With both ends included, repeat exactly the lines of the entries below from the one containing "leased to the" down to the one containing "ic trust and", and no others.

____ Raw data

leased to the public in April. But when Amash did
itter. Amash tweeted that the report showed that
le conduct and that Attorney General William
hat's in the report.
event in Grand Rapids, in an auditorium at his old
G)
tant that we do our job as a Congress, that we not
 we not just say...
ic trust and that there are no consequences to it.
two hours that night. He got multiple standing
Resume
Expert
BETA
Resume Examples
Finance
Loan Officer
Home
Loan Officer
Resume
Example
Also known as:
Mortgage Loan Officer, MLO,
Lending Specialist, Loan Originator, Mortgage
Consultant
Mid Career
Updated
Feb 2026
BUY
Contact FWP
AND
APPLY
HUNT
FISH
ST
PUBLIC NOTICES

________
____ Raw data

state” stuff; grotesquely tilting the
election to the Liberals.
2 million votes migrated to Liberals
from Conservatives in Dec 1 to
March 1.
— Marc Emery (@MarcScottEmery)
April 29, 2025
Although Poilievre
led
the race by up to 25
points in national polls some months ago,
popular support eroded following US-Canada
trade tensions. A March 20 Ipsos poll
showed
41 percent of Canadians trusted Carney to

________

■ Your response
leased to the public in April. But when Amash did
itter. Amash tweeted that the report showed that
le conduct and that Attorney General William
hat's in the report.
event in Grand Rapids, in an auditorium at his old
G)
tant that we do our job as a Congress, that we not
 we not just say...
ic trust and that there are no consequences to it.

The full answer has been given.